Guest blogger and journalist Jehan Mohd contemplates a misunderstood genre of literary delights
My love affair with comics began at a tender age — so young that I cannot recall exactly when I picked up my first comic book.
I do, however, remember what it started with — Archie Comics.
Archie Comics played a strong role in my growing up years and continue to be a dear friend. |
My two elder
sisters were also fans of the series and a trip to the bookshop or a book fair
would usually include the purchase of a comic book (or two, or three).
I also read other
comic titles such as Bananaman, Garfield, Asterix, Tintin, Beano — later Calvin and Hobbes, which also became a firm favourite — and
whatever comic strips were in the newspapers but I still ended up going back to
Archie at the end of the day.
As an adult, however,
the affair with the comic book world became more of a guilty pleasure because,
after all, “it’s kiddie stuff”.
Like many others,
I thought that comics consisted of Archie
and superhero stories — and a few other smaller titles that came out in the
papers.
That is, until I
was introduced to a whole other side of the genre.
The Oxford
dictionary defines a comic as “a magazine, especially for children, that tells
stories through pictures” and is synonymous with the term “the funnies” (which
refers to the section of the newspaper where there are several comic strips).
What a misnomer.
Spider Jerusalem tells it like it is as a gonzo journalist fighting for truth and justice in Transmetropolitan. |
Marketers have
tried to make a distinction between the comics children read and the ones
adults read by calling them “graphic novels” — but, really, they are all comic
books.
So, no offence to
the good people behind the dictionary mentioned earlier, but I would simply say
that a comic is a story (which includes those not meant for children’s eyes or
ears) that is told through pictures.
I first became
acquainted with this alternative world when my husband Aref, in our early
dating years, loaned me a copy of The Doll’s House,
the second trade paperback of Gaiman’s The
Sandman series.
A secret world of great stories hide in the pages of these comic books and many others. |
I read the book
from cover to cover in record time…and then re-read it immediately at a slower
pace to take in the beauty of the art and poetry of the words.
My mind was
blown.
From there, I quickly
sought the rest of the series and devoured them from stunning start to epic
finish.
The visuals and
stories stayed with me long after putting the books down and the characters
lived on in my dreams for many nights after.
Never had I
imagined comics would provide anything other than light comedic relief much
less have me pondering questions of morality, identity and reality, among
others.
It was then that
I realised that comics are more than the light entertainment of my childhood;
they are simply a different way of telling tales.

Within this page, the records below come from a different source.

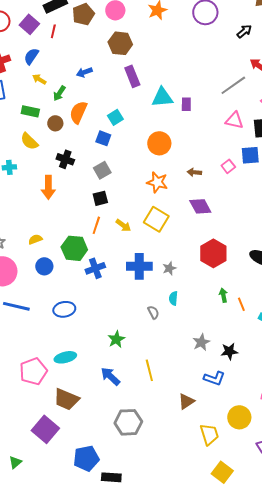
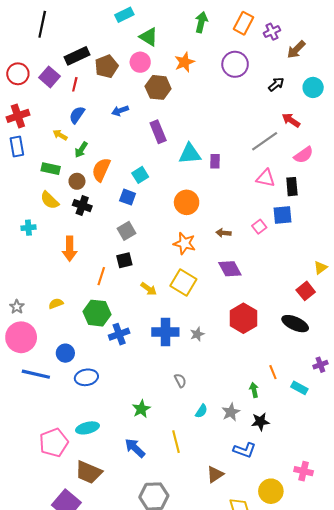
brown hexagon: (120, 43) -> (158, 87), moved
blue semicircle: (31, 56) -> (77, 115), moved
blue arrow: (84, 72) -> (120, 111), moved
black cross: (65, 159) -> (82, 206), moved
orange line: (96, 225) -> (101, 276), moved
blue circle: (44, 266) -> (65, 353), moved
green arrow: (223, 295) -> (254, 390), moved
cyan semicircle: (173, 298) -> (201, 411), moved, turned -152

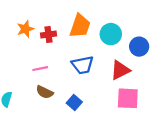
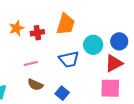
cyan circle: (111, 34) -> (93, 45), moved
red triangle: (120, 70) -> (114, 63), moved

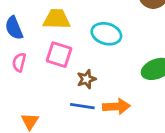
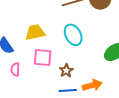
cyan ellipse: (106, 34) -> (73, 35), turned 60

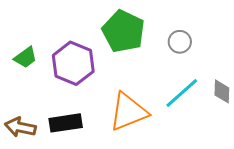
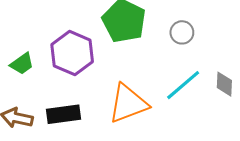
green trapezoid: (26, 57) -> (22, 64), moved

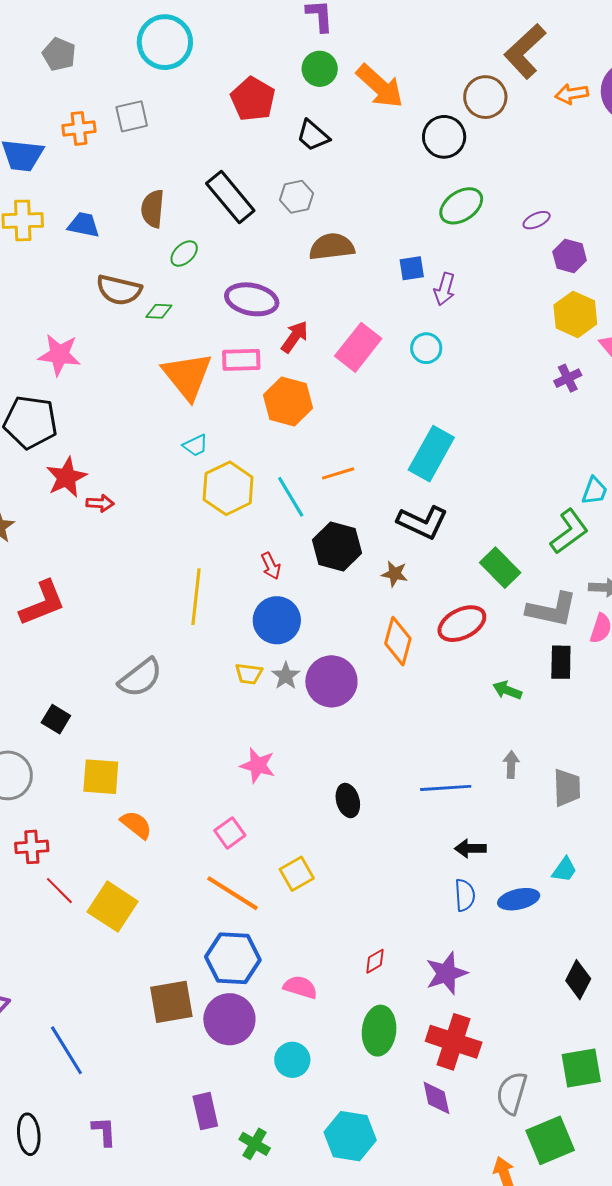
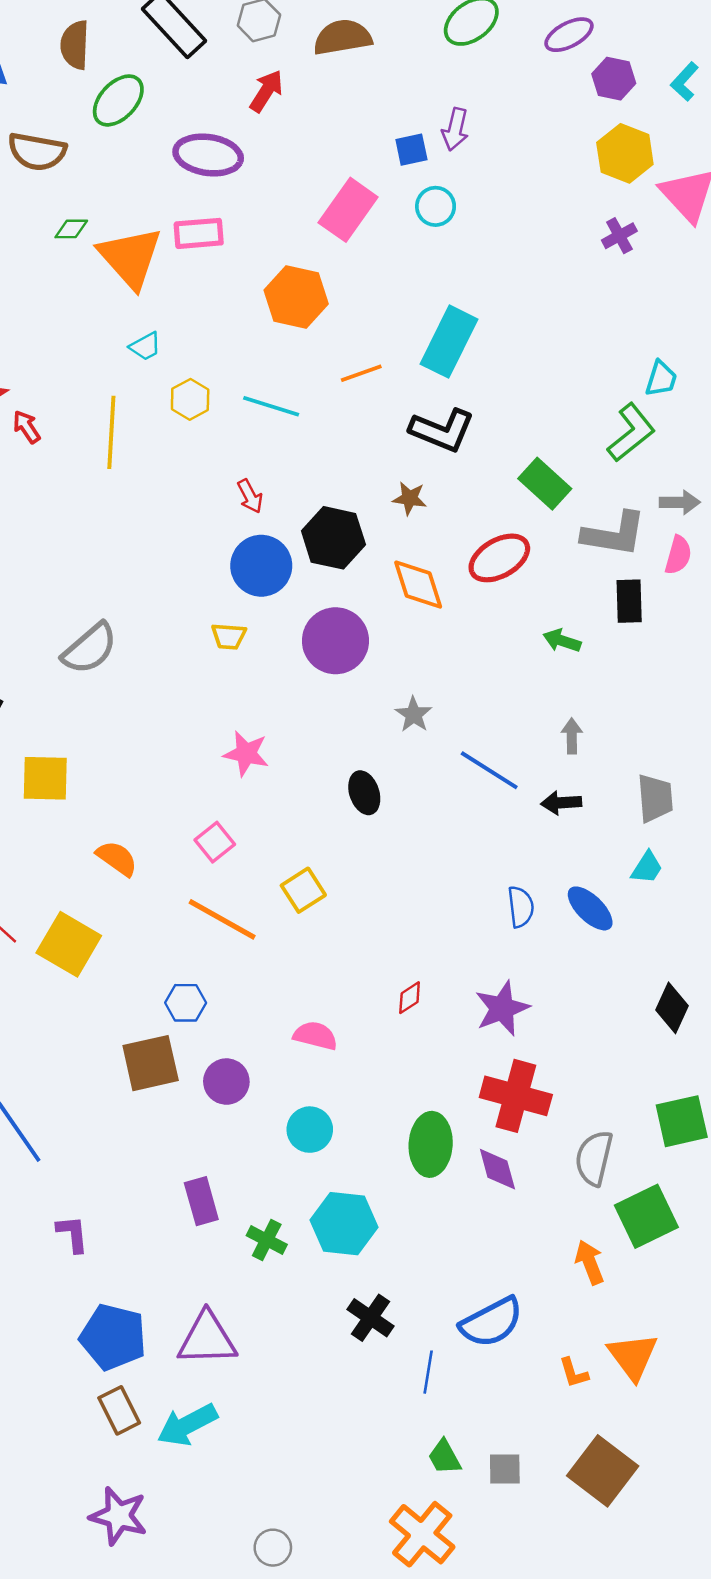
purple ellipse: (537, 220) -> (569, 35), size x1.4
brown semicircle: (332, 247) -> (343, 37), moved
green ellipse: (184, 254) -> (118, 100), size x1.5
blue square: (412, 268) -> (411, 150), moved
green diamond: (159, 311) -> (71, 229), moved
red arrow: (295, 337) -> (266, 91), moved
orange hexagon: (288, 402) -> (296, 297), moved
orange line: (338, 473) -> (361, 373), moved
yellow hexagon: (228, 488) -> (190, 399), size x0.6
cyan line: (291, 497) -> (271, 406), turned -39
red arrow: (100, 503) -> (27, 427), turned -124
black hexagon: (337, 546) -> (333, 538), moved
yellow line: (196, 597) -> (111, 432), moved
orange diamond: (398, 641) -> (418, 585), turned -30
gray star: (286, 676) -> (414, 715), moved
blue line: (446, 788) -> (489, 770), turned 39
gray trapezoid: (567, 788) -> (655, 798), moved
orange semicircle: (136, 825) -> (117, 858), moved
black arrow: (470, 848) -> (561, 803), moved
blue ellipse: (519, 899) -> (590, 908), turned 60
blue hexagon: (233, 958) -> (186, 1003), moved, size x0.6
purple circle: (229, 1019) -> (226, 1082), size x0.7
green ellipse: (379, 1031) -> (431, 1144), moved
cyan hexagon: (350, 1136) -> (344, 1224), moved

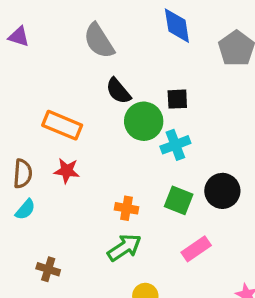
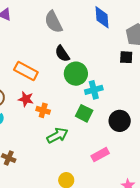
black square: (177, 99) -> (126, 57), moved
green square: (179, 200) -> (84, 113), moved
orange cross: (127, 208) -> (43, 110), moved
green arrow: (124, 248) -> (57, 135), moved

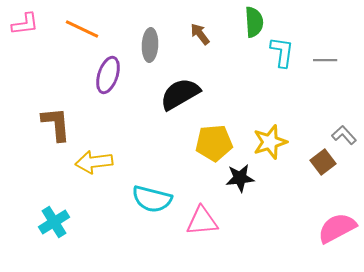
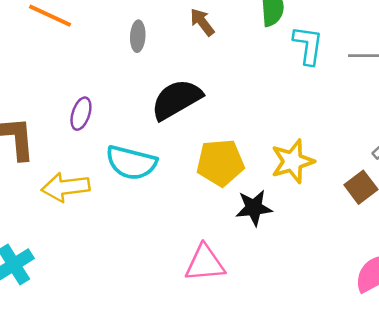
gray ellipse: (150, 45) -> (138, 36), size x0.7
purple ellipse: (108, 75) -> (81, 114), moved, size x0.7
cyan semicircle: (152, 199) -> (131, 163), moved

Comics tell stories through pictures - no matter how painful - as Marjane Satrapi's autobiographical Persepolis can attest. |
Sure, superhero
accounts and manga occupy most of the shelf space in the comic book section of
bookstores by there are many other narratives waiting to be picked up and read
(there are even gems in the sphere of these genres).
Like its
non-illustrated cousins, there are several types of stories told through comics
— fantasy, science fiction, drama, horror, action, thriller, biography,
historical…you get what I mean.
Names such as
Neil Gaiman, Warren Ellis and Brian K. Vaughan (whose titles — The Sandman, Transmetropolitan and Y: The
Last Man, respectively — I go back to time and time again) as well as Alan
Moore, Will Eisner and Frank Miller (whose works are among the must-read for
any comic fan) have become synonymous with great storytelling.
It is interesting
to see how many ideas from comics have been adapted into television series or
movies over the years.
Aside from the
obvious ones featuring well-known superheroes — Superman, Batman, Spider-Man and
The Hulk, to name a few — you also have the likes of very-much-inferior-to-the-actual-comic-book-movie-adaptations
such as V for Vendetta, From Hell, Watchmen (which is, interestingly, a deconstruction of the
superhero story), Sin City and 300 (a comic series which was inspired
by 1962 film, The 300 Spartans, and was
adapted into a movie, 300, in 2007).
While it may have looked stylish and the actors looked like the original characters, this movie did not have anything on the comic book. |
In recent years, stories
from the non-illustrated categories have been reimagined in the comic world
(Jane Austen’s Pride and Prejudice
comes to mind).
Archie remains a nostalgic friend to
turn to once in a while but for a good read on a lazy afternoon, one of the more
complex stories in the comic book realm is immensely more satisfying.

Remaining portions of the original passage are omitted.